DNA methylation is an important epigenetic modification at the transcriptional regulation level, and this process is directly and substantially related to CpG islands [5, 15, 16]. Over 50% of human genes are associated with CpG islands in their promoter regions [3, 7], while ~15–35% of CpG islands are located in the promoter regions of genes, according to several algorithms [10, 11]. Promoter-associated CpG islands have different features compared to other types of CpG islands; these features include a longer CpG island sequence, higher GC content, and higher CpG O/E ratio [6, 10]. However, the correlation between the methylation of promoter-associated CpG islands and gene expression is more complex than what investigators previously thought. Several studies reported that the methylation level of promoter-associated CpG islands is negatively correlated with gene expression strength [16, 17] while others observed no or weak correlations [18, 19]. This difference may be due to the dynamic and complex nature of methylation in cellular systems [2023]. Until 2009, when single-base resolution methylome data was released, studies regarding the relationship between CpG islands, methylation, and gene expression were limited. Additionally, the earlier data was often at the computational level and used features based on low-resolution data generated by array-based technology [24]. In this study, we performed an extensive investigation of the correlations between CpG islands, methylation, and gene expression by taking advantage of newly available whole genome base-resolution methylation profiling [25].

2. Materials and Methods

2.1. Identification of CpG Islands in the Human Genome

We used the stringent criteria presented in Takai and Jones [4] to search CpG islands: length ≥ 500 bp, GC content ≥ 55%, and CpG O/E ratio ≥ 0.65. We also used the CpG cluster algorithm developed by Hackenberg et al. [8] to identify CpG clusters. In this study, we integrated the use of both CpG islands and CpG clusters because of their expected similarities in terms of their service as gene markers and measurement of methylation status. To identify comparable numbers of CpG clusters and CpG islands in the whole genome, we used median distance of each as the cutoff value and the P value < 10−15 or < 10−20, respectively. These two P value cutoffs allowed us to obtain two sets of CpG clusters for comparison. We then downloaded CpG islands annotated by the UCSC Genome Browser (http://genome.ucsc.edu/), which were screened from the human genome by the following criteria: length > 200 bp; GC content ≥ 50%, and CpG O/E ratio > 0.6. Moreover, the UCSC algorithm searches the reference sequence one base at a time, scores each dinucleotide (+17 for CpG and −1 for others), and identifies maximally scored segments.

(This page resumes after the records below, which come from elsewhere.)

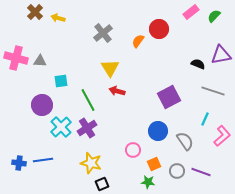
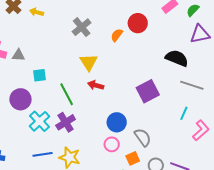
purple triangle: (221, 55) -> (200, 34), moved
black semicircle: (198, 64) -> (177, 58), size x1.6
blue circle: (158, 131) -> (117, 122), moved
gray semicircle: (185, 141) -> (143, 137), moved
blue line: (43, 160) -> (43, 154), moved

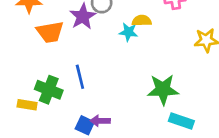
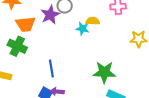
blue line: (80, 77) -> (51, 68), moved
green cross: (49, 90) -> (17, 46), moved

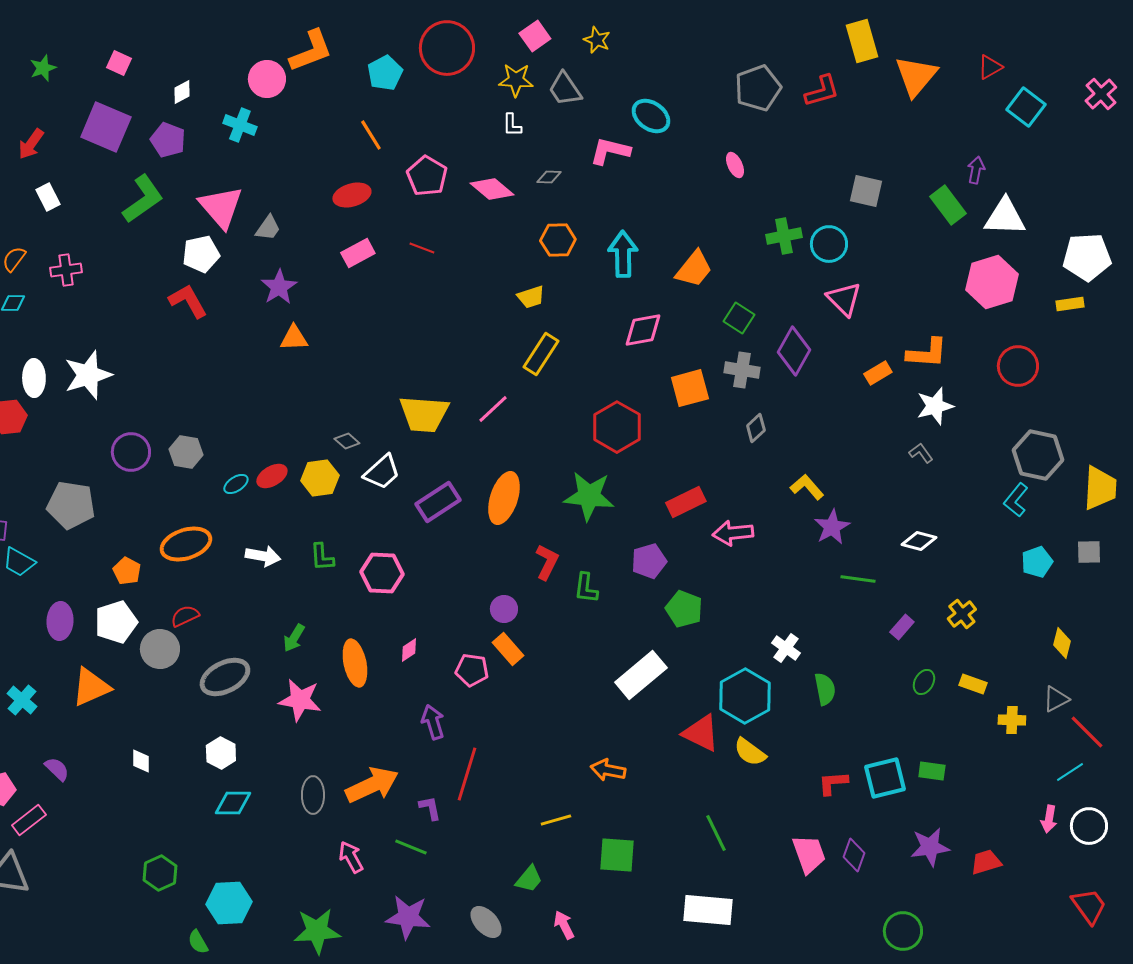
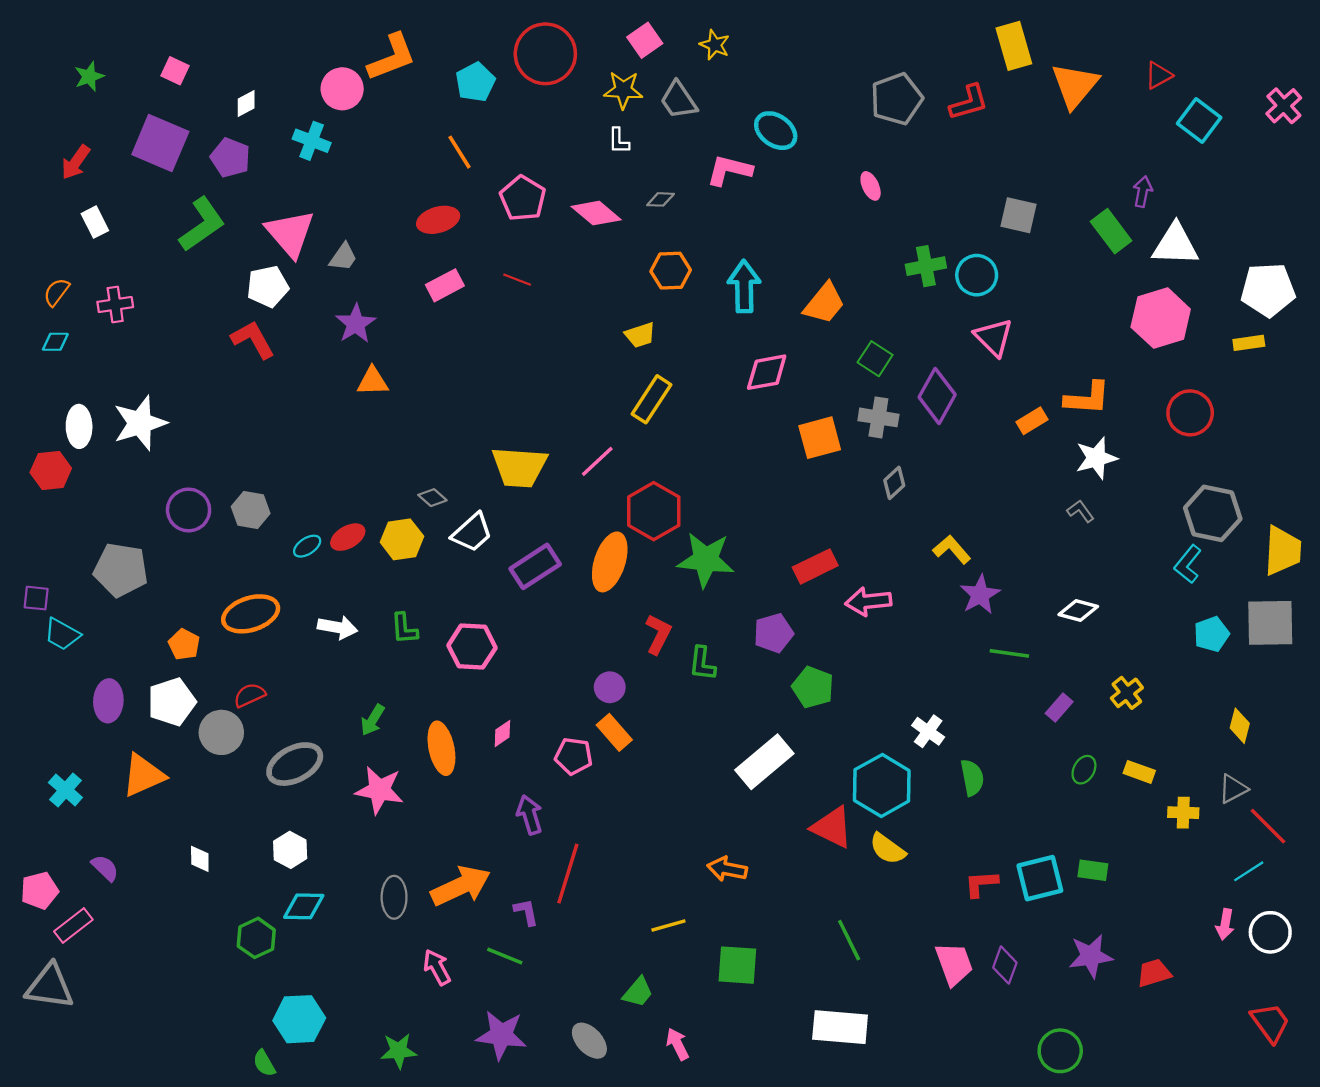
red hexagon: (617, 427) -> (654, 511), moved
gray square: (1089, 552) -> (1270, 623), size x1.8
green hexagon: (160, 873) -> (256, 938), moved
green star: (317, 931) -> (399, 1051), size x0.7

2.2. Sequence Data and Gene Annotation

We downloaded the assembled human genome sequence from the National Center for Biotechnology Information (NCBI, build 36, ftp://ftp.ncbi.nih.gov/genomes/). We also extracted the Transcriptional Start Sites (TSS) for human Refseq genes from the UCSC Genome Browser (http://genome.ucsc.edu/). The promoter region was defined as −1,500 to +500 bp around the TSS, as previously described [10].

2.3. Base-Resolution Methylation Data in the Human Genome

To evaluate the methylation status in CpG islands and CpG clusters, we downloaded the base-resolution methylation data for H1 and IMR90 cell lines in the human genome reported in Lister et al. [25], which are the first human DNA methylomes at base resolution (http://neomorph.salk.edu/human_methylome/data.html). Here, we used methylation broadness [26] to evaluate the methylation level in a CpG island. The methylation broadness represents the fraction of cytosine sites detected as methylated in a given DNA segment. It can be calculated as the proportion of methylated CpG sites over the total sites in a sequence (i.e., number of methylated CpG sites/total CpG sites) [26]. A methylated CpG site is defined as the CpG site with at least one methylated read. Additionally, we obtained the methylation data in the promoter regions in the human H1 cell line from Bock et al. [27].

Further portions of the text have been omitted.